As per the The Register, he said the classification allows the state to “override native opposition to datacenters”, which is usually based on their power and water use, sound, and economic damage.
Four U.S. tech companies announced shortly after that they had committed to investing £6.3 billion in U.K. data centers, giving the nation” the necessary infrastructure to train and deploy the next generation of AI technologies.”
SEE: Microsoft Bets Big on UK AI with$ 3.2bn Investment
Power demands could scupper Europe’s environmental goals
Failure to meet the data center’s electricity needs could spell disaster for the environment. By the end of the decade, according to a Morgan Stanley report from September, 2.5 billion tons of carbon will be produced at the facilities, three times more than if the generative AI boom had never occurred.
SEE: Sending One Email Using ChatGPT is equivalent to consuming One Bottle of Water
Google revealed in July that the company would produce 14.3 million tonnes of carbon dioxide equivalents in 2023 as a result of the expansion of its data centers to support AI developments. This marks a 48 % increase compared with the 2019 figure and a 13 % rise since 2022.

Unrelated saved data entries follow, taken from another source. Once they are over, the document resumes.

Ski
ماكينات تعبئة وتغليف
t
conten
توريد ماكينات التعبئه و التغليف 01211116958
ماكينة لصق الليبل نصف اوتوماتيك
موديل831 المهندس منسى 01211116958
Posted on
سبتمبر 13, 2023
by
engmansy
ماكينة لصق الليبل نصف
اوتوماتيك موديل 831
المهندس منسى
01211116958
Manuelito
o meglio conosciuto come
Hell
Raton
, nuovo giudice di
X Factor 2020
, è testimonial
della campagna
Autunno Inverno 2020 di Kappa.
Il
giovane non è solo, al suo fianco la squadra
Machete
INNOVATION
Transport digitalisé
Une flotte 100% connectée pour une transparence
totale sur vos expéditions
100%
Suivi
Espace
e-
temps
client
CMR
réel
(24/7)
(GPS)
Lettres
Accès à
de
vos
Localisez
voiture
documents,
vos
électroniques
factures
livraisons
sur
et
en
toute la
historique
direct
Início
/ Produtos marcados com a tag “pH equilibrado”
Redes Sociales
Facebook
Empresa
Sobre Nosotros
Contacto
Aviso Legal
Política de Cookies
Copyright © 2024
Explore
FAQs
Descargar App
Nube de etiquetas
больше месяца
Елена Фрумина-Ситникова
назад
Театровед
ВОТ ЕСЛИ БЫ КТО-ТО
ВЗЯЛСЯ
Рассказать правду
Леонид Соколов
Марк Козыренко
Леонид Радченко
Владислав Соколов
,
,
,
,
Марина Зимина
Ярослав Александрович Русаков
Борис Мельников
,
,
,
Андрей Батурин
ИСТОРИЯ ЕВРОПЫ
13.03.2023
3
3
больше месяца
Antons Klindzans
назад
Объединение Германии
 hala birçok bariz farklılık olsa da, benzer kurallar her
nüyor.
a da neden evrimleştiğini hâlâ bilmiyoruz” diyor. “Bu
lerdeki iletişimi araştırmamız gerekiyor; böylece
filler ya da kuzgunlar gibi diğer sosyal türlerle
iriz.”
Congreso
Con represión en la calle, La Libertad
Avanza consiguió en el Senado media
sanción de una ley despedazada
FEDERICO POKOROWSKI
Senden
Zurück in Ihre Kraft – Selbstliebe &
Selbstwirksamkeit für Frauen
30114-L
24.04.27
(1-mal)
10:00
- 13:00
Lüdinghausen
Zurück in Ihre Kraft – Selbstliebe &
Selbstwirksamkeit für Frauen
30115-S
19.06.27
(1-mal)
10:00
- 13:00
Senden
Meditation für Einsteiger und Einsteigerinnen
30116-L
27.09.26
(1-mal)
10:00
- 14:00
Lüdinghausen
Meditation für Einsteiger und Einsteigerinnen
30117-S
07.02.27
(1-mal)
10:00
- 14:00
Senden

The E. U. has a goal of reducing the region’s 2030 greenhouse gas emissions to at least 11.7 % lower than what was projected in 2020, on top of becoming climate neutral by 2050. However, these targets may well be scuppered, a report published by McKinsey this week found that, by 2030, demand for bit barns in Europe will triple, increasing their share of the region’s total energy demand by 3 %.
Europe is also having trouble generating the electricity needed for data centers, just like the United Kingdom.
” These include limited sources of reliable power, sustainability concerns, insufficient upstream infrastructure for power access, land availability issues, shortages of power equipment used in data centers, and a lack of skilled electrical tradespeople for building facilities and infrastructure”, the McKinsey analysts wrote.
Data centers do n’t just need electricity to power servers; instead, significant energy is also spent on cooling systems to manage the heat produced by dense hardware. Due to their extreme processing power, AI chips generate even more heat, so designers have been requesting from equipment suppliers to lower the temperature of the cooling water.
The European Data Center Association’s chair, Michael Winterson, told CNBC this week that lowering water temperatures will “fundamentally drive us back to an unsustainable situation that we were in 25 years ago.”